■ Task brief ■
Pull every line with "obchodu" from the entries below.
--*--
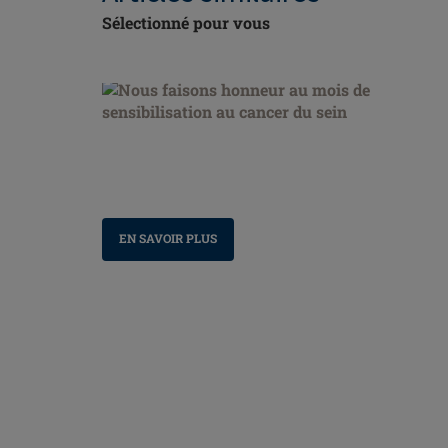
Sélectionné pour vous
Nous faisons honneur au mois de sensibilisation
au cancer du sein
EN SAVOIR PLUS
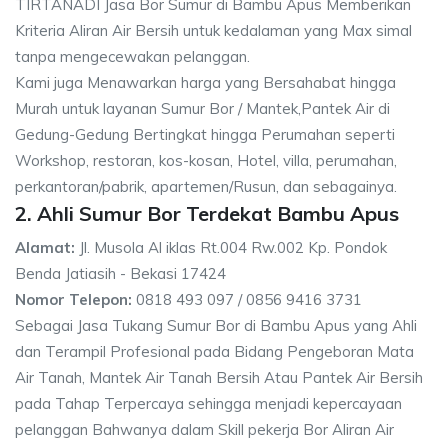
TIRTANADI Jasa Bor Sumur di Bambu Apus Memberikan
Kriteria Aliran Air Bersih untuk kedalaman yang Max simal
tanpa mengecewakan pelanggan.
Kami juga Menawarkan harga yang Bersahabat hingga
Murah untuk layanan Sumur Bor / Mantek,Pantek Air di
Gedung-Gedung Bertingkat hingga Perumahan seperti
Workshop, restoran, kos-kosan, Hotel, villa, perumahan,
perkantoran/pabrik, apartemen/Rusun, dan sebagainya.
2. Ahli Sumur Bor Terdekat Bambu Apus
Alamat:
Jl. Musola Al iklas Rt.004 Rw.002 Kp. Pondok
Benda Jatiasih - Bekasi 17424
Nomor Telepon:
0818 493 097 / 0856 9416 3731
Sebagai Jasa Tukang Sumur Bor di Bambu Apus yang Ahli
dan Terampil Profesional pada Bidang Pengeboran Mata
Air Tanah, Mantek Air Tanah Bersih Atau Pantek Air Bersih
pada Tahap Terpercaya sehingga menjadi kepercayaan
pelanggan Bahwanya dalam Skill pekerja Bor Aliran Air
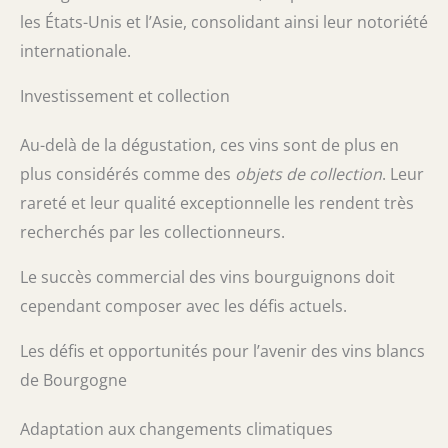
les États-Unis et l’Asie, consolidant ainsi leur notoriété
internationale.
Investissement et collection
Au-delà de la dégustation, ces vins sont de plus en
plus considérés comme des
objets de collection
. Leur
rareté et leur qualité exceptionnelle les rendent très
recherchés par les collectionneurs.
Le succès commercial des vins bourguignons doit
cependant composer avec les défis actuels.
Les défis et opportunités pour l’avenir des vins blancs
de Bourgogne
Adaptation aux changements climatiques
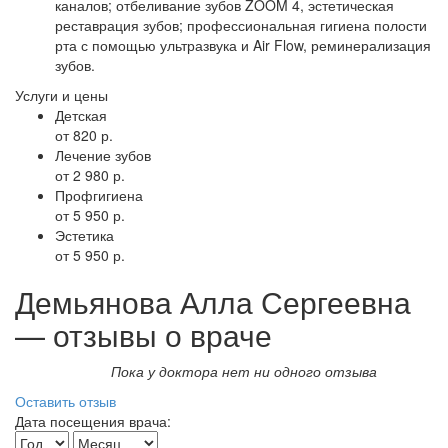
каналов; отбеливание зубов ZOOM 4, эстетическая
реставрация зубов; профессиональная гигиена полости
рта с помощью ультразвука и Air Flow, реминерализация
зубов.
Услуги и цены
Детская
от 820 р.
Лечение зубов
от 2 980 р.
Профгигиена
от 5 950 р.
Эстетика
от 5 950 р.
Демьянова Алла Сергеевна
— отзывы о враче
Пока у доктора нет ни одного отзыва
Оставить отзыв
Дата посещения врача:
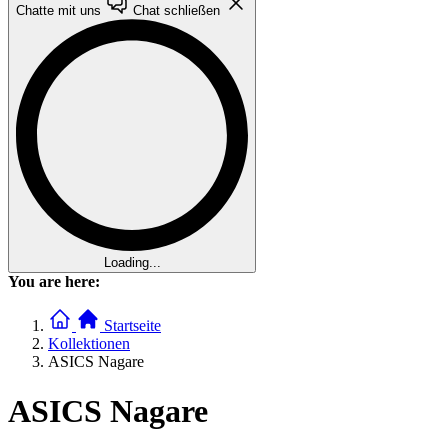
Chatte mit uns
Chat schließen
Loading...
You are here:
Startseite
Kollektionen
ASICS Nagare
ASICS Nagare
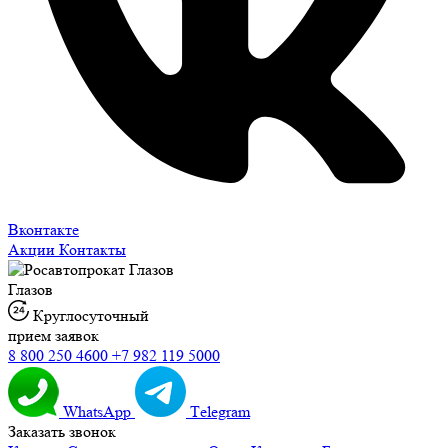
Вконтакте
Акции
Контакты
Глазов
Круглосуточный
прием заявок
8 800 250 4600
+7 982 119 5000
WhatsApp
Тelegram
Заказать звонок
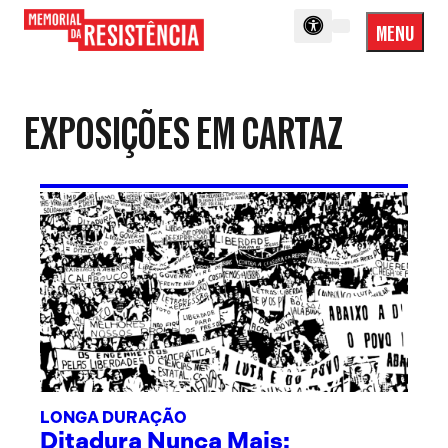
MENU
Menu
Memorial
Princip
da
Resistência
EXPOSIÇÕES EM CARTAZ
LONGA DURAÇÃO
Ditadura Nunca Mais:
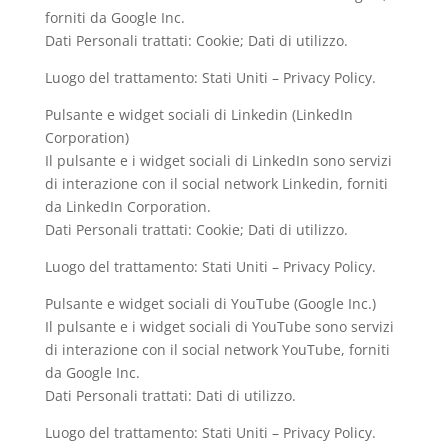
forniti da Google Inc.
Dati Personali trattati: Cookie; Dati di utilizzo.
Luogo del trattamento: Stati Uniti – Privacy Policy.
Pulsante e widget sociali di Linkedin (LinkedIn
Corporation)
Il pulsante e i widget sociali di LinkedIn sono servizi
di interazione con il social network Linkedin, forniti
da LinkedIn Corporation.
Dati Personali trattati: Cookie; Dati di utilizzo.
Luogo del trattamento: Stati Uniti – Privacy Policy.
Pulsante e widget sociali di YouTube (Google Inc.)
Il pulsante e i widget sociali di YouTube sono servizi
di interazione con il social network YouTube, forniti
da Google Inc.
Dati Personali trattati: Dati di utilizzo.
Luogo del trattamento: Stati Uniti – Privacy Policy.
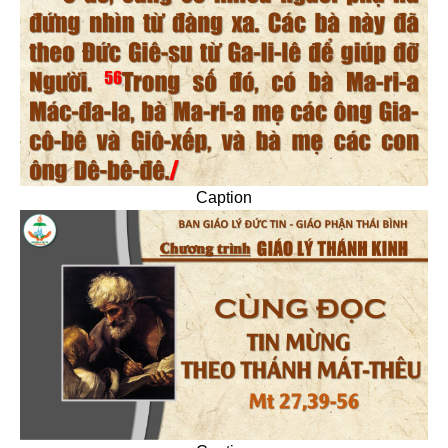
Caption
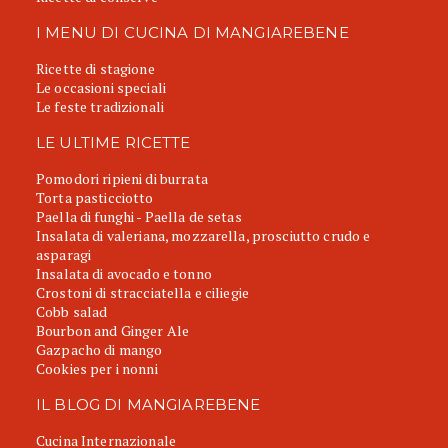
I MENU DI CUCINA DI MANGIAREBENE
Ricette di stagione
Le occasioni speciali
Le feste tradizionali
LE ULTIME RICETTE
Pomodori ripieni di burrata
Torta pasticciotto
Paella di funghi - Paella de setas
Insalata di valeriana, mozzarella, prosciutto crudo e
asparagi
Insalata di avocado e tonno
Crostoni di stracciatella e ciliegie
Cobb salad
Bourbon and Ginger Ale
Gazpacho di mango
Cookies per i nonni
IL BLOG DI MANGIAREBENE
Cucina Internazionale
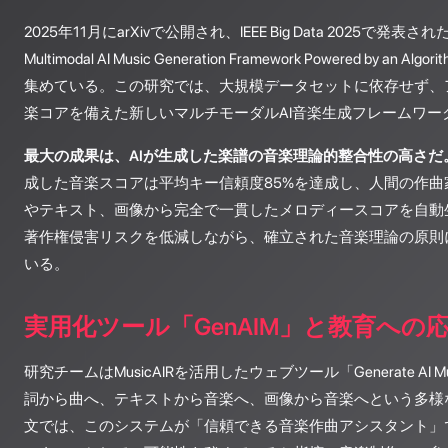
2025年11月にarXivで公開され、IEEE Big Data 2025で発表された
Multimodal AI Music Generation Framework Powered by an Al
集めている。この研究では、大規模データセットに依存せず、
楽コアを備えた新しいマルチモーダルAI音楽生成フレームワー
最大の成果は、AIが生成した楽譜の音楽理論的整合性の高さだ
成した音楽スコアは平均キー信頼度85%を達成し、人間の作曲
やテキスト、画像から完全で一貫したメロディースコアを自動
著作権侵害リスクを低減しながら、確立された音楽理論の原則
いる。
実用化ツール「GenAIM」と教育への
研究チームはMusicAIRを活用したウェブツール「Generate AI Mu
詞から曲へ、テキストから音楽へ、画像から音楽へという多様
文では、このシステムが「信頼できる音楽作曲アシスタント」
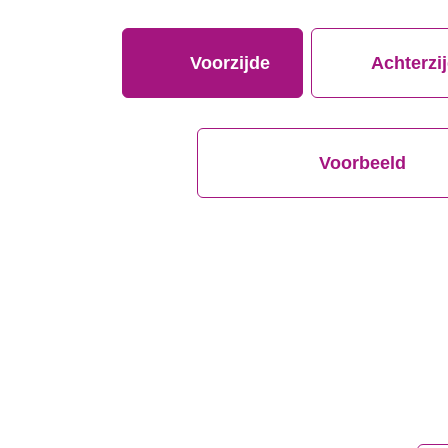
Voorzijde
Achterzi
Voorbeeld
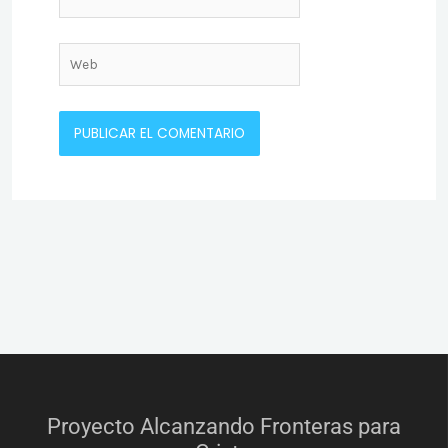
electrónico*
Web
Proyecto Alcanzando Fronteras para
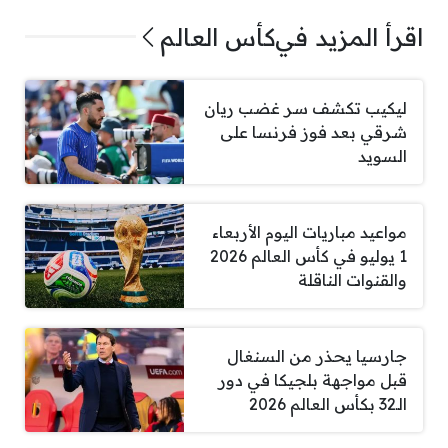
اقرأ المزيد في
كأس العالم
ليكيب تكشف سر غضب ريان
شرقي بعد فوز فرنسا على
السويد
مواعيد مباريات اليوم الأربعاء
1 يوليو في كأس العالم 2026
والقنوات الناقلة
جارسيا يحذر من السنغال
قبل مواجهة بلجيكا في دور
الـ32 بكأس العالم 2026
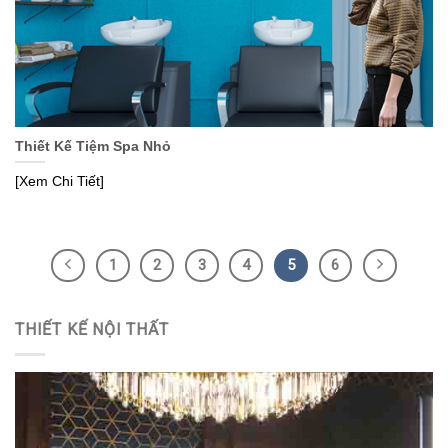
Thiết Kế Tiệm Spa Nhỏ
[Xem Chi Tiết]
1
2
3
4
5
6
THIẾT KẾ NỘI THẤT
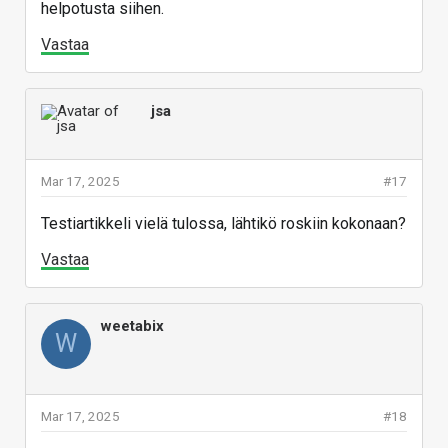
helpotusta siihen.
Vastaa
jsa
Mar 17, 2025
#17
Testiartikkeli vielä tulossa, lähtikö roskiin kokonaan?
Vastaa
weetabix
W
Mar 17, 2025
#18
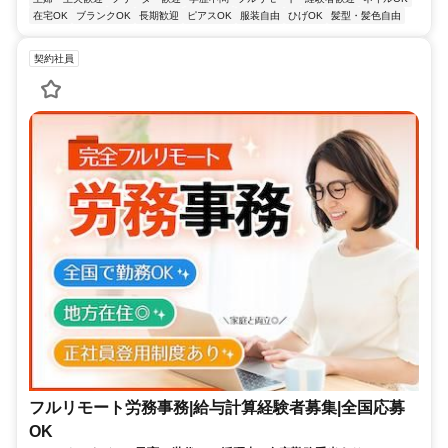
在宅OK
ブランクOK
長期歓迎
ピアスOK
服装自由
ひげOK
髪型・髪色自由
契約社員
フルリモート労務事務|給与計算経験者募集|全国応募
OK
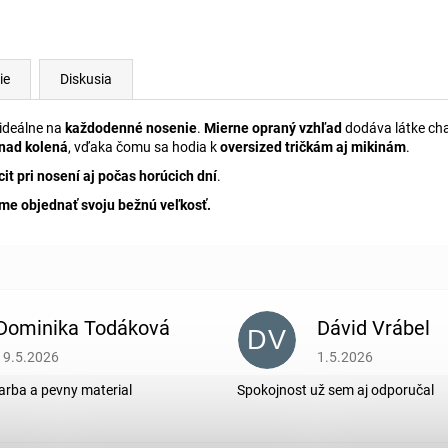
ie
Diskusia
 ideálne na
každodenné nosenie
.
Mierne opraný vzhľad
dodáva látke cha
 nad kolená
, vďaka čomu sa hodia k
oversized tričkám aj mikinám
.
it pri nosení aj počas horúcich dní
.
e objednať svoju bežnú veľkosť.
Dominika Todáková
Dávid Vrábel
DV
Hodnotenie obchodu je 5 z 5 hviezdičiek.
Hodnotenie obchodu je
19.5.2026
1.5.2026
arba a pevny material
Spokojnost už sem aj odporučal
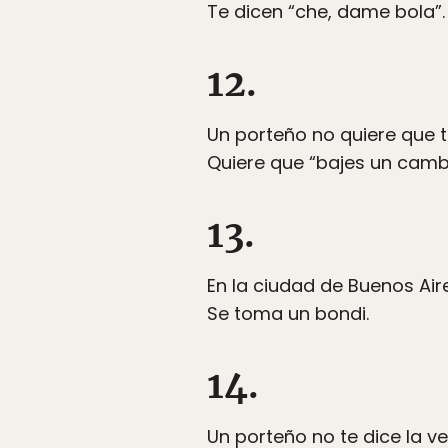
Te dicen “che, dame bola”.
12.
Un porteño no quiere que te
Quiere que “bajes un camb
13.
En la ciudad de Buenos Air
Se toma un bondi.
14.
Un porteño no te dice la v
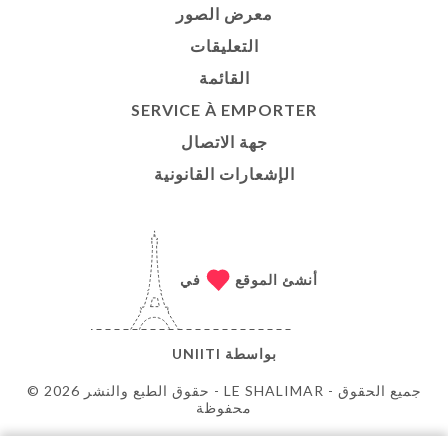
معرض الصور
التعليقات
القائمة
SERVICE À EMPORTER
جهة الاتصال
الإشعارات القانونية
أنشئ الموقع
في
بواسطة
UNIITI
© حقوق الطبع والنشر 2026 - LE SHALIMAR - جميع الحقوق
محفوظة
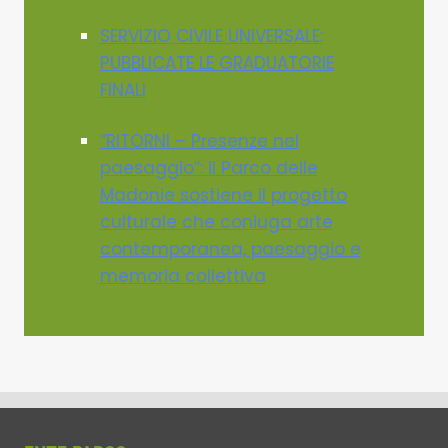
SERVIZIO CIVILE UNIVERSALE:
PUBBLICATE LE GRADUATORIE
FINALI
“RITORNI – Presenze nel
paesaggio”: il Parco delle
Madonie sostiene il progetto
culturale che coniuga arte
contemporanea, paesaggio e
memoria collettiva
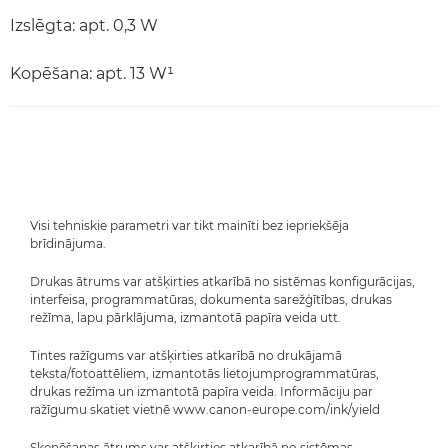
Izslēgta: apt. 0,3 W
Kopēšana: apt. 13 W¹
Visi tehniskie parametri var tikt mainīti bez iepriekšēja
brīdinājuma.
Drukas ātrums var atšķirties atkarībā no sistēmas konfigurācijas,
interfeisa, programmatūras, dokumenta sarežģītības, drukas
režīma, lapu pārklājuma, izmantotā papīra veida utt.
Tintes ražīgums var atšķirties atkarībā no drukājamā
teksta/fotoattēliem, izmantotās lietojumprogrammatūras,
drukas režīma un izmantotā papīra veida. Informāciju par
ražīgumu skatiet vietnē www.canon-europe.com/ink/yield
Skenēšanas ātrums var atšķirties atkarībā no sistēmas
--*--
■ Expected answer ■
Hodnotenie obchodu je 5 z 5 hviezdičiek.
Hodnotenie obchodu je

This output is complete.